Tuesday, 17 December 2024

This Is Christmas (2022)

Director Chris Foggin is at the helm of this Christmas movie, another in a line of modern British rom-coms that add all of the festive trimmings, lots of familiar faces, and the kind of busy city life that keeps hustling and bustling without being anywhere near the misery of commuting and working in non-movieland Britain. Writer Alastair Galbraith may not have a lengthy selection of screenplay credits, but he knows how to work his premise around a great central cast.

Alfred Enoch plays Adam, a young man who holds on to the strange belief that commuters might just find their day improved if they chat to one another and communicate about their talents and lives. In fact, he believes that this applies to all people. We'd all have better lives if we just made more connections. And he's willing to throw a Christmas party for his fellow commuters to prove his point. He is helped by Emma (Kaya Scodelario), but everyone has something to bring to the occasion, whether it's a particular skill or a particular story to reveal as the third act plays out.

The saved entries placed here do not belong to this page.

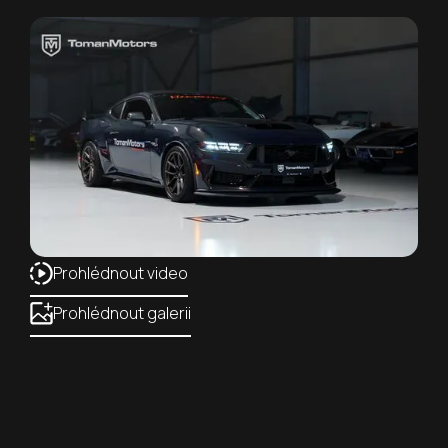
Prohlédnout video
Prohlédnout galerii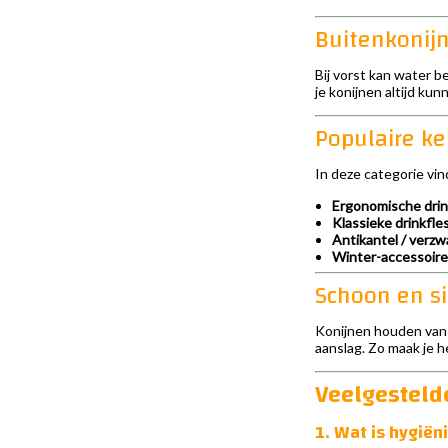
Buitenkonijn
Bij vorst kan water b
je konijnen altijd ku
Populaire ke
In deze categorie vin
Ergonomische drin
Klassieke drinkfle
Antikantel / verz
Winter-accessoir
Schoon en si
Konijnen houden van fr
aanslag. Zo maak je he
Veelgesteld
1. Wat is hygiën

Although it may seem completely implausible to anyone who has experienced a long train ride through parts of London, Christmas is a time of miracles. That allows This Is Christmas to be an enjoyable and diverting piece of work. It's a complete fantasy, and that much is clear from the very beginning. Commuters DON'T want to make accidental eye contact with one another, let alone start conversing and forging meaningful connections. 

Enoch is a likeable lead, all good manners and good intentions. Scodelario is very good opposite him, feeling like a natural pairing even while both leads have partners who need to be moved out of the picture before everything can be fully consummated (not in THAT way, this is still a Christmas movie, after all). Timothy Spall handles a Liverpudlian accent well enough, and his story pairs him with young Jack Donoghue, both doing much better in the scenes they share than the few moments they go solo, and Joanna Scanlan, Ben Miller, Sarah Niles, and Clinton Liberty do good work when they get to add to the intertwining story strands. There's also a welcome, if far too small, role for Steve Oram, playing a conductor who helps the commuters initially band together against "a common enemy".

It may be a bit overlong at 111 minutes, and some of the more bitter moments feel a bit too spiky for this kind of thing, but This Is Christmas is, overall, a safe and enjoyable bit of winter warmth to enjoy on a cold evening. It won't necessarily make it into the annual rotation for anyone planning their viewing schedule, but it's worth a watch. Once.